If you’ve been watching this space in recent weeks, I’m really sorry. Life has been happening fast. Blog posts have not. Look for a separate item soon that will gather some highlights from the past two months or so.
What I want to talk about now, in case the photo here hasn’t tipped you off, is Laurie Frink, whose death on Saturday came a shock, if not exactly a surprise, to a lot of people.
I spent a good portion of Monday speaking with musicians who were close to Frink, as background for this Times obituary. But I didn’t need their testimonials to know how much she meant to those who knew her, perhaps especially her students. A little over a decade ago, I shared an apartment with one of those students, Jesse Neuman, and heard a ton of stories. I also heard Jesse’s daily practice regimen, as prescribed by Frink. For a while, it was like the soundtrack of my life during daylight hours.

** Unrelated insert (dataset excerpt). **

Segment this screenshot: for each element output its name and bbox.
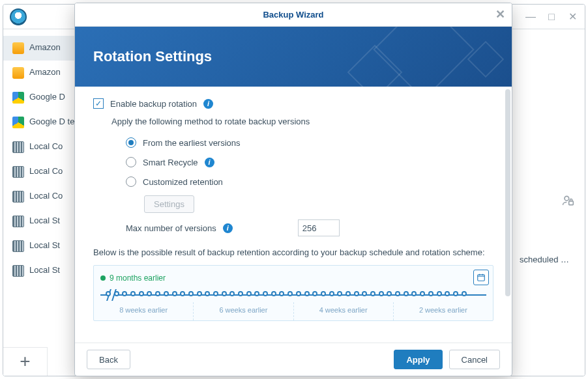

I thought of that immediately when John McNeil, laughing ruefully, told me about the time a plumber (or was it an electrician?) came over to his apartment while he was practicing a Frink routine. McNeil’s wife answered the door, and the guy said, “Oh, is your son learning to play the trumpet?” She chuckled and said yes, to which he replied: “Whew, that’s brutal!”
I’m going to devote the rest of this post to some transcribed comments from my conversations, since the obituary was too brief to allow for more than a choice quote or two. But before you read on, please see the beautifully touching tribute that Jesse posted on Sunday. He was the person who let me know that Frink had passed, and he was the first person I called.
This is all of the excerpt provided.